◆ **Page images and extracted text**
----------

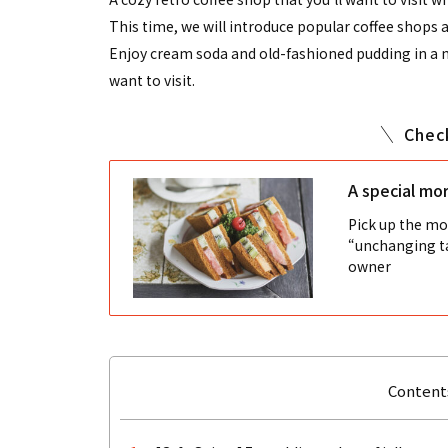
This time, we will introduce popular coffee shops 
Enjoy cream soda and old-fashioned pudding in a no
want to visit.
Chec
A special mor
Pick up the mor
“unchanging ta
owner
Contents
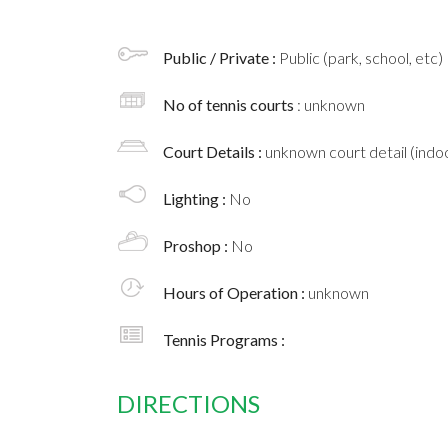
Public / Private :
Public (park, school, etc)
No of tennis courts
: unknown
Court Details :
unknown court detail (indoo
Lighting :
No
Proshop :
No
Hours of Operation :
unknown
Tennis Programs :
DIRECTIONS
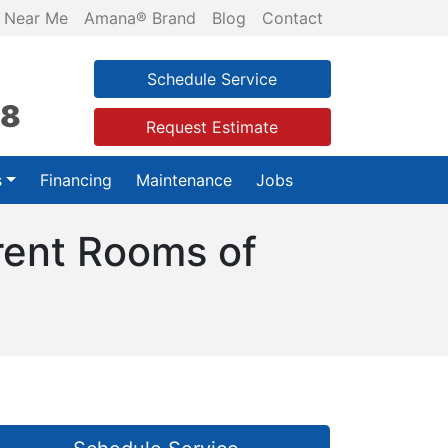
 Near Me
Amana® Brand
Blog
Contact
Schedule Service
28
Request Estimate
s
Financing
Maintenance
Jobs
rent Rooms of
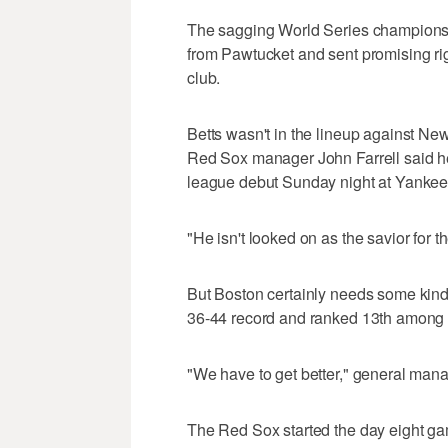
The sagging World Series champions se
from Pawtucket and sent promising ri
club.
Betts wasn't in the lineup against N
Red Sox manager John Farrell said he
league debut Sunday night at Yankee
"He isn't looked on as the savior for t
But Boston certainly needs some kind
36-44 record and ranked 13th among 
"We have to get better," general man
The Red Sox started the day eight g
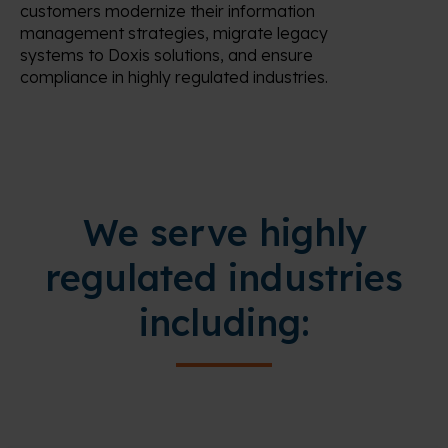
customers modernize their information
management strategies, migrate legacy
systems to Doxis solutions, and ensure
compliance in highly regulated industries.
We serve highly
regulated industries
including:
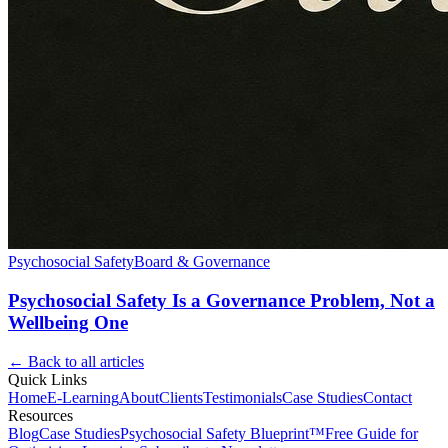
Psychosocial Safety
Board & Governance
Psychosocial Safety Is a Governance Problem, Not a
Wellbeing One
← Back to all articles
Quick Links
Home
E-Learning
About
Clients
Testimonials
Case Studies
Contact
Resources
Blog
Case Studies
Psychosocial Safety Blueprint™
Free Guide for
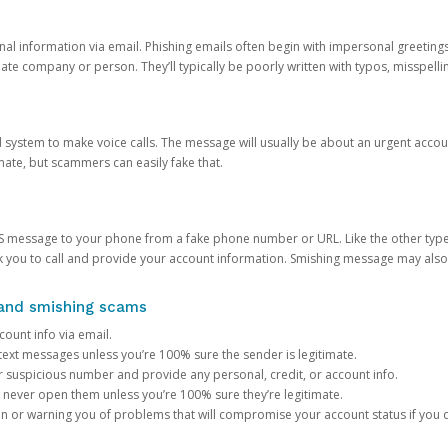
onal information via email. Phishing emails often begin with impersonal greeting
timate company or person. They’ll typically be poorly written with typos, misspel
d system to make voice calls. The message will usually be about an urgent acco
mate, but scammers can easily fake that.
 message to your phone from a fake phone number or URL. Like the other types
you to call and provide your account information. Smishing message may also tr
, and smishing scams
count info via email.
S text messages unless you’re 100% sure the sender is legitimate.
r suspicious number and provide any personal, credit, or account info.
never open them unless you’re 100% sure they’re legitimate.
ion or warning you of problems that will compromise your account status if you d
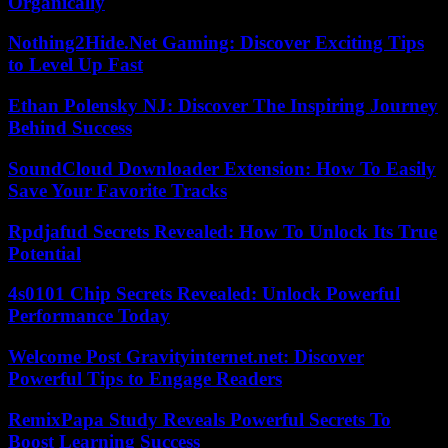
Organically
Nothing2Hide.Net Gaming: Discover Exciting Tips
to Level Up Fast
Ethan Polensky NJ: Discover The Inspiring Journey
Behind Success
SoundCloud Downloader Extension: How To Easily
Save Your Favorite Tracks
Rpdjafud Secrets Revealed: How To Unlock Its True
Potential
4s0101 Chip Secrets Revealed: Unlock Powerful
Performance Today
Welcome Post Gravityinternet.net: Discover
Powerful Tips to Engage Readers
RemixPapa Study Reveals Powerful Secrets To
Boost Learning Success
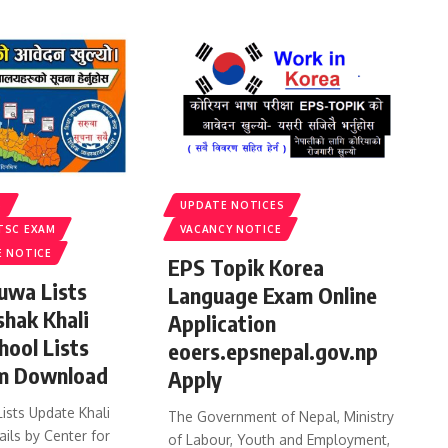
S
UPDATE NOTICES
TSC EXAM
VACANCY NOTICE
E NOTICE
EPS Topik Korea
uwa Lists
Language Exam Online
shak Khali
Application
hool Lists
eoers.epsnepal.gov.np
m Download
Apply
ists Update Khali
The Government of Nepal, Ministry
ails by Center for
of Labour, Youth and Employment,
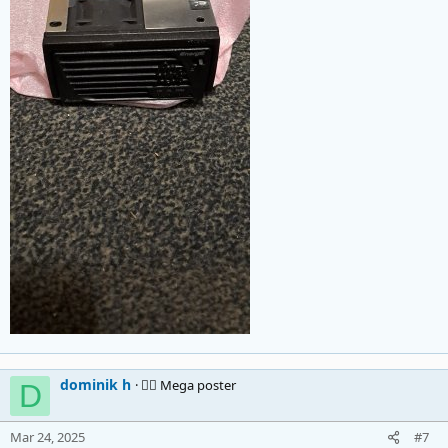
dominik h
🚴‍♂️ Mega poster
D
Mar 24, 2025
#7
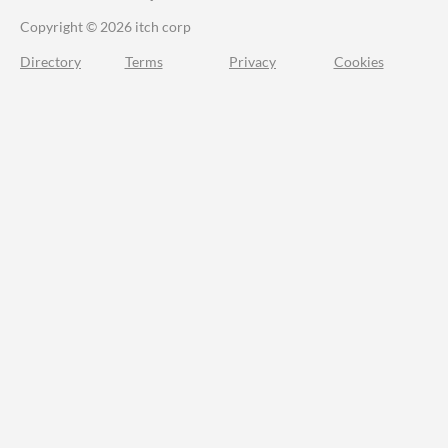
Copyright © 2026 itch corp
Directory
Terms
Privacy
Cookies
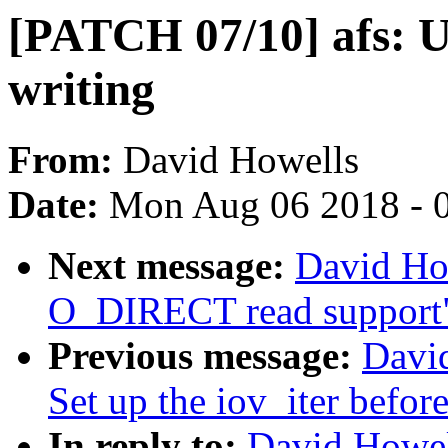
[PATCH 07/10] afs:
writing
From:
David Howells
Date:
Mon Aug 06 2018 - 
Next message:
David Ho
O_DIRECT read support
Previous message:
Davi
Set up the iov_iter before
In reply to:
David Howel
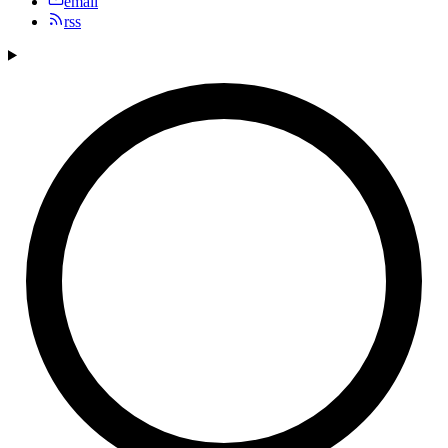
email
rss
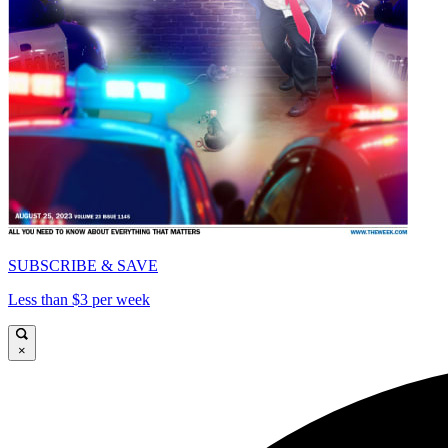
SUBSCRIBE & SAVE
Less than $3 per week
×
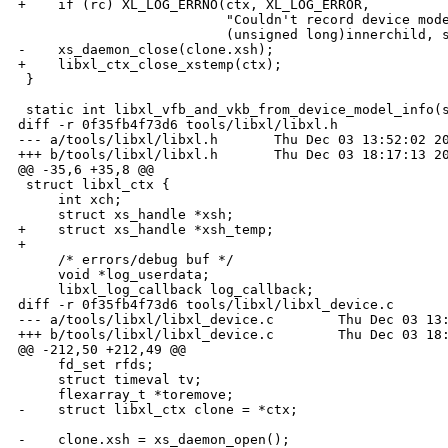
+    if (rc) XL_LOG_ERRNO(ctx, XL_LOG_ERROR,

                          "Couldn't record device mode
                          (unsigned long)innerchild, s
-    xs_daemon_close(clone.xsh);

+    libxl_ctx_close_xstemp(ctx);

 }

 static int libxl_vfb_and_vkb_from_device_model_info(s
diff -r 0f35fb4f73d6 tools/libxl/libxl.h

--- a/tools/libxl/libxl.h       Thu Dec 03 13:52:02 20
+++ b/tools/libxl/libxl.h       Thu Dec 03 18:17:13 20
@@ -35,6 +35,8 @@

 struct libxl_ctx {

     int xch;

     struct xs_handle *xsh;

+    struct xs_handle *xsh_temp;

+

     /* errors/debug buf */

     void *log_userdata;

     libxl_log_callback log_callback;

diff -r 0f35fb4f73d6 tools/libxl/libxl_device.c

--- a/tools/libxl/libxl_device.c        Thu Dec 03 13:
+++ b/tools/libxl/libxl_device.c        Thu Dec 03 18:
@@ -212,50 +212,49 @@

     fd_set rfds;

     struct timeval tv;

     flexarray_t *toremove;

-    struct libxl_ctx clone = *ctx;

-    clone.xsh = xs_daemon_open();
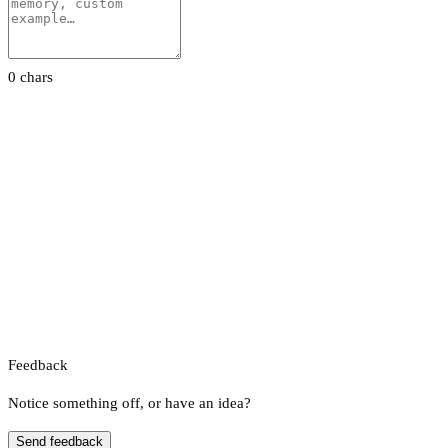
0 chars
Feedback
Notice something off, or have an idea?
Send feedback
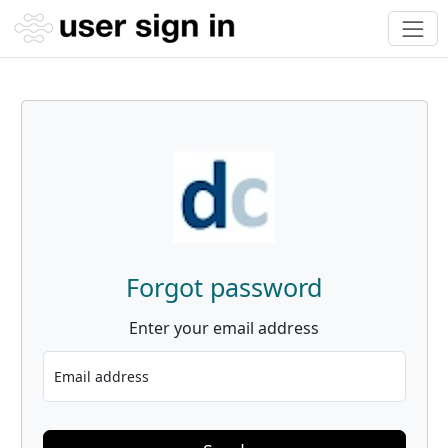
Forgot password
Enter your email address
Email address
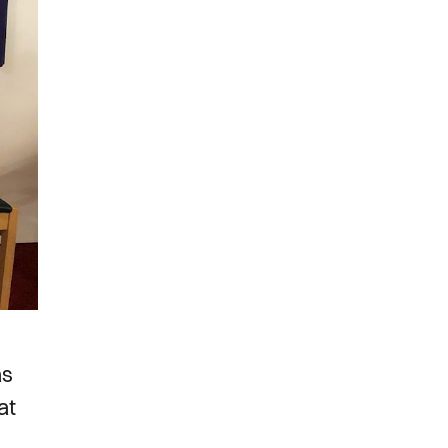
as
at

----------

Retype the records exactly. Any image in them should not appear in what you write.

This time, we will introduce popular coffee shops 
Enjoy cream soda and old-fashioned pudding in a no
want to visit.
Chec
A special mor
Pick up the mor
“unchanging ta
owner
Contents
Public / Private :
Public (park, school, etc)
No of tennis courts
: unknown
Court Details :
unknown court detail (indoo
Lighting :
No
Proshop :
No
Hours of Operation :
unknown
Tennis Programs :
DIRECTIONS
 Near Me
Amana® Brand
Blog
Contact
Schedule Service
28
Request Estimate
s
Financing
Maintenance
Jobs
rent Rooms of
The sagging World Series champions se
from Pawtucket and sent promising ri
club.
Betts wasn't in the lineup against N
Red Sox manager John Farrell said he
league debut Sunday night at Yankee
"He isn't looked on as the savior for t
But Boston certainly needs some kind
36-44 record and ranked 13th among 
"We have to get better," general man
The Red Sox started the day eight g
customers modernize their information
management strategies, migrate legacy
systems to Doxis solutions, and ensure
compliance in highly regulated industries.
We serve highly
regulated industries
including:
Psychosocial Safety
Board & Governance
Psychosocial Safety Is a Governance Problem, Not a
Wellbeing One
← Back to all articles
Quick Links
Home
E-Learning
About
Clients
Testimonials
Case Studies
Contact
Resources
Blog
Case Studies
Psychosocial Safety Blueprint™
Free Guide for
onal information via email. Phishing emails often begin with impersonal greeting
timate company or person. They’ll typically be poorly written with typos, misspel
d system to make voice calls. The message will usually be about an urgent acco
mate, but scammers can easily fake that.
 message to your phone from a fake phone number or URL. Like the other types
you to call and provide your account information. Smishing message may also tr
, and smishing scams
count info via email.
S text messages unless you’re 100% sure the sender is legitimate.
r suspicious number and provide any personal, credit, or account info.
never open them unless you’re 100% sure they’re legitimate.
ion or warning you of problems that will compromise your account status if you d
Organically
Nothing2Hide.Net Gaming: Discover Exciting Tips
to Level Up Fast
Ethan Polensky NJ: Discover The Inspiring Journey
Behind Success
SoundCloud Downloader Extension: How To Easily
Save Your Favorite Tracks
Rpdjafud Secrets Revealed: How To Unlock Its True
Potential
4s0101 Chip Secrets Revealed: Unlock Powerful
Performance Today
Welcome Post Gravityinternet.net: Discover
Powerful Tips to Engage Readers
RemixPapa Study Reveals Powerful Secrets To
Boost Learning Success
S
UPDATE NOTICES
TSC EXAM
VACANCY NOTICE
E NOTICE
EPS Topik Korea
uwa Lists
Language Exam Online
shak Khali
Application
hool Lists
eoers.epsnepal.gov.np
m Download
Apply
ists Update Khali
The Government of Nepal, Ministry
ails by Center for
of Labour, Youth and Employment,
dominik h
🚴‍♂️ Mega poster
D
Mar 24, 2025
#7
Copyright © 2026 itch corp
Directory
Terms
Privacy
Cookies
[PATCH 07/10] afs:
writing
From:
David Howells
Date:
Mon Aug 06 2018 - 
Next message:
David Ho
O_DIRECT read support
Previous message:
Davi
Set up the iov_iter before
In reply to:
David Howel
email
rss
SUBSCRIBE & SAVE
Less than $3 per week
×
+    if (rc) XL_LOG_ERRNO(ctx, XL_LOG_ERROR,

                          "Couldn't record device mode
                          (unsigned long)innerchild, s
-    xs_daemon_close(clone.xsh);

+    libxl_ctx_close_xstemp(ctx);

 }

 static int libxl_vfb_and_vkb_from_device_model_info(s
diff -r 0f35fb4f73d6 tools/libxl/libxl.h

--- a/tools/libxl/libxl.h       Thu Dec 03 13:52:02 20
+++ b/tools/libxl/libxl.h       Thu Dec 03 18:17:13 20
@@ -35,6 +35,8 @@

 struct libxl_ctx {

     int xch;

     struct xs_handle *xsh;

+    struct xs_handle *xsh_temp;

+

     /* errors/debug buf */

     void *log_userdata;

     libxl_log_callback log_callback;

diff -r 0f35fb4f73d6 tools/libxl/libxl_device.c

--- a/tools/libxl/libxl_device.c        Thu Dec 03 13:
+++ b/tools/libxl/libxl_device.c        Thu Dec 03 18:
@@ -212,50 +212,49 @@

     fd_set rfds;

     struct timeval tv;

     flexarray_t *toremove;

-    struct libxl_ctx clone = *ctx;

-    clone.xsh = xs_daemon_open();
0 chars
Feedback
Notice something off, or have an idea?
Send feedback
Forgot password
Enter your email address
Email address
as
at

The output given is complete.